1. Field of the Invention
The present invention relates to a method for forming a capacitor of a semiconductor device, and more particularly to a method for forming a capacitor of a semiconductor device capable of improving the film quality of a dielectric film.
2. Description of the Prior Art
As the design rule of memory semiconductor devices becomes smaller, the height of the capacitor (i.e., the electrode height) is continuously increased and the thickness of the dielectric film is reduced to obtain desired charging capacity.

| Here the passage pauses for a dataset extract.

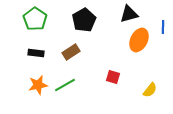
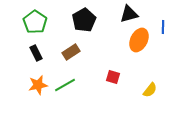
green pentagon: moved 3 px down
black rectangle: rotated 56 degrees clockwise
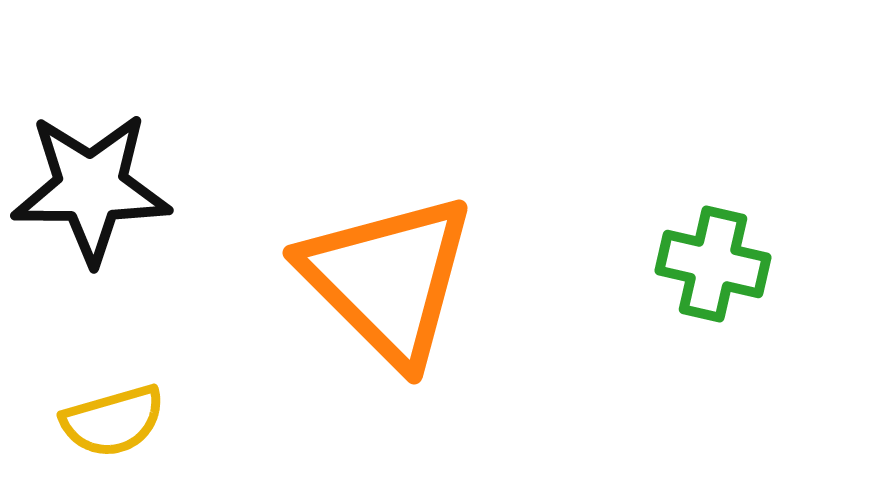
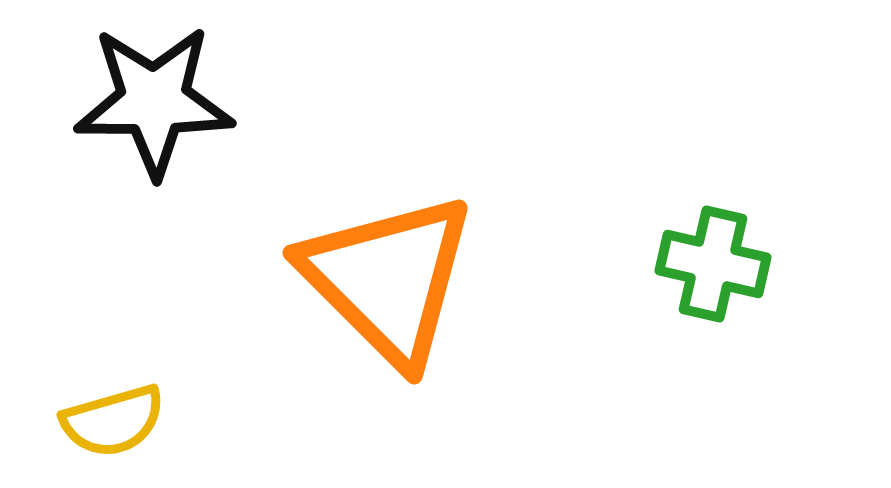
black star: moved 63 px right, 87 px up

This is because the charging capacity is proportional to the area of the electrodes and the dielectric constant of the dielectric film and is inversely proportional to the thickness of the dielectric film corresponding to the gap between the electrodes. Since increase in the electrode height is limited, particularly, recent researches to secure sufficient charging capacity are directly to reducing the thickness of the dielectric film and developing new dielectric film.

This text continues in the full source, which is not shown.